The present invention was supported by the IT R&D program of MIC/IITA [2006-S-009-02, Development of WiBro Service and Operation Standard].
(b) Description of the Related Art
Tracebacks in an IP (Internet protocol) layer that deal with the transmission of packets over a network are classified into a proactive IP traceback and a reactive IP traceback. In addition, the tracebacks are classified into a router-based traceback, a technique for implementing a management system for packet information, a traceback based on a specific network, and a traceback based on a management technique.
The proactive IP traceback includes two representative methods, that is, a probabilistic packet marking method and an Internet control message protocol (ICMP) traceback method.
In the probabilistic packet marking method, two routers adjacent to a path of packets mark their information on the packets with a predetermined probability, and find an attack source on the basis of the information marked on the packets when a distributed denial of service (DDoS) attack occurs.
The probabilistic packet marking method probabilistically marks information on the packets to reduce the overhead of the router and to minimize a marking size. Therefore, the probabilistic packet marking method can solve the problems of the traceback due to fragmentation.
The ICMP traceback method copies the content of a specific ICMP traceback message and forwards the copied message to all the routers. The ICMP traceback method can efficiently access the routers, but has a disadvantage in that an attacker will transmit a fraudulent ICMP traceback message to a victim host.

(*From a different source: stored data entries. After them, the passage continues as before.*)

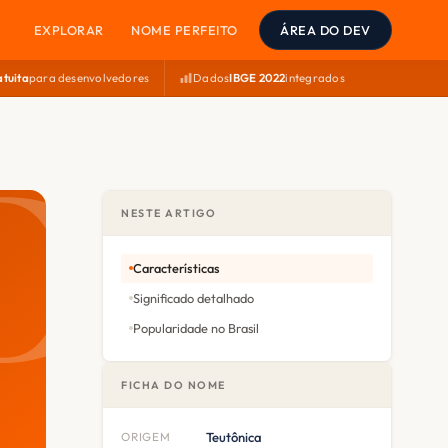
EXPLORAR
NOME PERFEITO
ÁREA DO DEV
atuita
para desenvolvedores
Dados
IBGE 2022
integrados
NESTE ARTIGO
Características
Significado detalhado
Popularidade no Brasil
FICHA DO NOME
ORIGEM
Teutônica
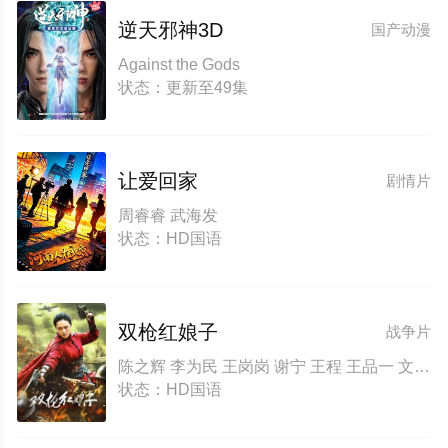
逆天邪神3D
国产动漫
Against the Gods
状态：更新至49集
让爱回家
剧情片
周睿睿 武海发
状态：HD国语
双枪红娘子
战争片
陈之辉 李为民 王岗岗 谢宁 王程 王品一 文祈 刘姝彤 魏兆雄 邱晨阳
状态：HD国语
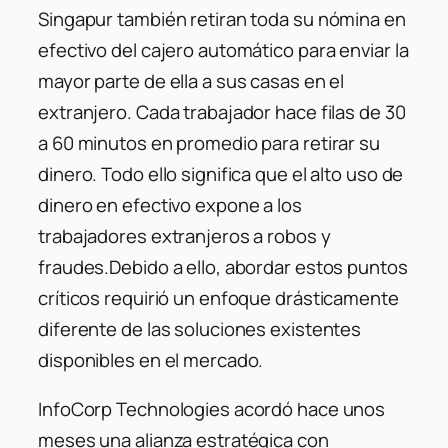
Singapur también retiran toda su nómina en
efectivo del cajero automático para enviar la
mayor parte de ella a sus casas en el
extranjero. Cada trabajador hace filas de 30
a 60 minutos en promedio para retirar su
dinero. Todo ello significa que el alto uso de
dinero en efectivo expone a los
trabajadores extranjeros a robos y
fraudes.Debido a ello, abordar estos puntos
críticos requirió un enfoque drásticamente
diferente de las soluciones existentes
disponibles en el mercado.
InfoCorp Technologies acordó hace unos
meses una alianza estratégica con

A hash-based traceback method is a representative example of the reactive IP traceback. In the hash-based traceback method, a source patch isolation engine (SPIE)-based traceback server is provided, the entire network is classified into sub-groups, and an agent is provided for each of the sub-groups, thereby managing the network. Each router has a data generation agent (DGA) function. The DGA function applies a hash function to packet information transmitted to each router to hash the packet information. That is, the hash-based traceback method stores and manages IP header information and payload information, and generates a database using a Bloom filter having a hash-based data structure.
If a destination intrusion detection system detects hacking and an illegal act, the agent managing the network group compares information stored in a DGA router in the group with hacking packet information, analyzes the comparison result, and transmits the analyzed result to an SPIE system, thereby reconstructing a transmission path of the packet related to the hacking.

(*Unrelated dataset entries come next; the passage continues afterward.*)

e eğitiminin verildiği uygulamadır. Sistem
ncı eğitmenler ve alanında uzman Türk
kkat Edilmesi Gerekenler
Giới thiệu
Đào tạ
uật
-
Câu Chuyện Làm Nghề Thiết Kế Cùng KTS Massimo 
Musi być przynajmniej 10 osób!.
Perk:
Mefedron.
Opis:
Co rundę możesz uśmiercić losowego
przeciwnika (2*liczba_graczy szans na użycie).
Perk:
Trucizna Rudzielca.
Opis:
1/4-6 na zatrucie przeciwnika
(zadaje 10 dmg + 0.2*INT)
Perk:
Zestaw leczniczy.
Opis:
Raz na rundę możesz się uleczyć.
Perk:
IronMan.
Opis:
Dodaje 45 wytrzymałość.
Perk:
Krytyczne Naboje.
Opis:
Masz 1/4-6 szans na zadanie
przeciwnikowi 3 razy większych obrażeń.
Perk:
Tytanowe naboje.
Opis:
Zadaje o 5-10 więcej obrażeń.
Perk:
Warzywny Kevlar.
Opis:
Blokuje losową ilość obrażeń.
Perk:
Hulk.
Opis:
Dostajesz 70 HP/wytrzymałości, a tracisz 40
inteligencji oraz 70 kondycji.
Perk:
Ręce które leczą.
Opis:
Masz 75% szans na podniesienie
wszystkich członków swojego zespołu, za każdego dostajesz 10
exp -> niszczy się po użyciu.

The above information disclosed in this Background section is only for enhancement of understanding of the background of the invention and therefore it may contain information that does not form the prior art that is already known in this country to a person of ordinary skill in the art.
The present invention has been made in an effort to provide a traceback method having an advanced traceback performance, which is a combination of a proactive traceback method and a reactive traceback method.

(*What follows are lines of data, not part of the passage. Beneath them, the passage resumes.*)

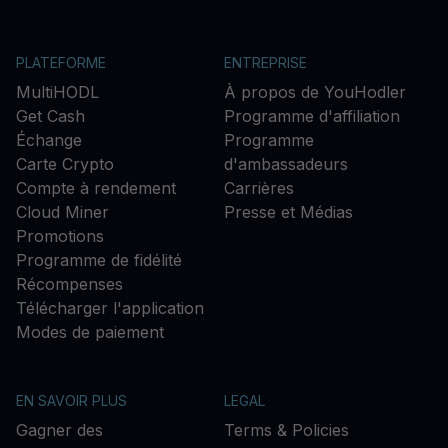
PLATEFORME
ENTREPRISE
MultiHODL
À propos de YouHodler
Get Cash
Programme d'affiliation
Échange
Programme
Carte Crypto
d'ambassadeurs
Compte à rendement
Carrières
Cloud Miner
Presse et Médias
Promotions
Programme de fidélité
Récompenses
Télécharger l'application
Modes de paiement
EN SAVOIR PLUS
LEGAL
Gagner des
Terms & Policies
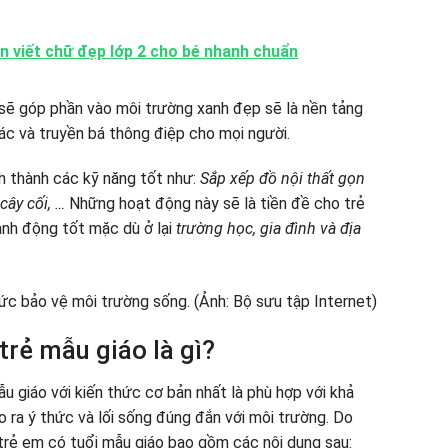
n viết chữ đẹp lớp 2 cho bé nhanh chuẩn
h sẽ góp phần vào môi trường xanh đẹp sẽ là nền tảng
rác và truyền bá thông điệp cho mọi người.
nh thành các kỹ năng tốt như:
Sắp xếp đồ nội thất gọn
cây cối, …
Những hoạt động này sẽ là tiền đề cho trẻ
ành động tốt mặc dù ở lại
trường học, gia đình và địa
trẻ mẫu giáo là gì?
 giáo với kiến ​​thức cơ bản nhất là phù hợp với khả
 ra ý thức và lối sống đúng đắn với môi trường. Do
trẻ em có tuổi mẫu giáo bao gồm các nội dung sau:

According to an aspect of the present invention, a traceback method includes: receiving data including router information according to the path of an attacker; filtering the data to hash the data, and storing the hashed information; determining whether the data is normally received on the basis of the hashed information; and predicting a path loss on the basis of the determination result.
The router information may be included in the data by probabilistic packet marking.
The router information may be marked on the data by a transition probability corresponding to a router.
The router information of a plurality of routers may include the results obtained by performing an exclusive OR operation on IDs of the plurality of routers.
The filtering and storing of the information may include separating an Internet protocol header and query information from the data using a Bloom filter, and storing the Internet protocol header and the query information.
The determination of whether the data is normally received on the basis of the hashed information may include examining the Internet protocol header to determine whether the data is normally received.
The determination of whether the data is normally received on the basis of the hashed information may include, when it is determined that the data is abnormally received, predicting the path loss.
The predicting of the path loss may include setting the plurality of routers as nodes, generating a transition probability matrix on the basis of the transition probabilities of the nodes, generating the incidence of each of the nodes on the basis of the transition probability matrix, and determining priorities of the nodes on the basis of the incidences.
The determination of whether the data is normally received may include determining whether there is router information.
According to another aspect of the present invention, a signal receiving apparatus includes: a receiver that receives data including router information according to the path of an attacker; a filter that groups the data and classifies acknowledgement information of the groups; a storage unit that stores the acknowledgement information; and a determining unit that determines whether the data is normally received on the basis of the acknowledgement information and predicts the path of the attacker.
The acknowledgement information may include mobile router information of the attacker.
The mobile router information may be included in the data according to Markov chain-based probabilistic packet marking.
The router information may include a transition probability corresponding to a router.
The router information of a plurality of routers may be generated by performing an exclusive OR operation on IDs of the plurality of routers.
The acknowledgement information may include an Internet protocol header and query information.
The determining unit may examine the Internet protocol header to determine whether the data is normally received.
When it is determined that the data is abnormally received, the determining unit may predicts the path loss.
The determining unit may calculate the incidence of each of the routers on the basis of a transition probability matrix for the plurality of routers and determine priorities of the routers on the basis of the incidences.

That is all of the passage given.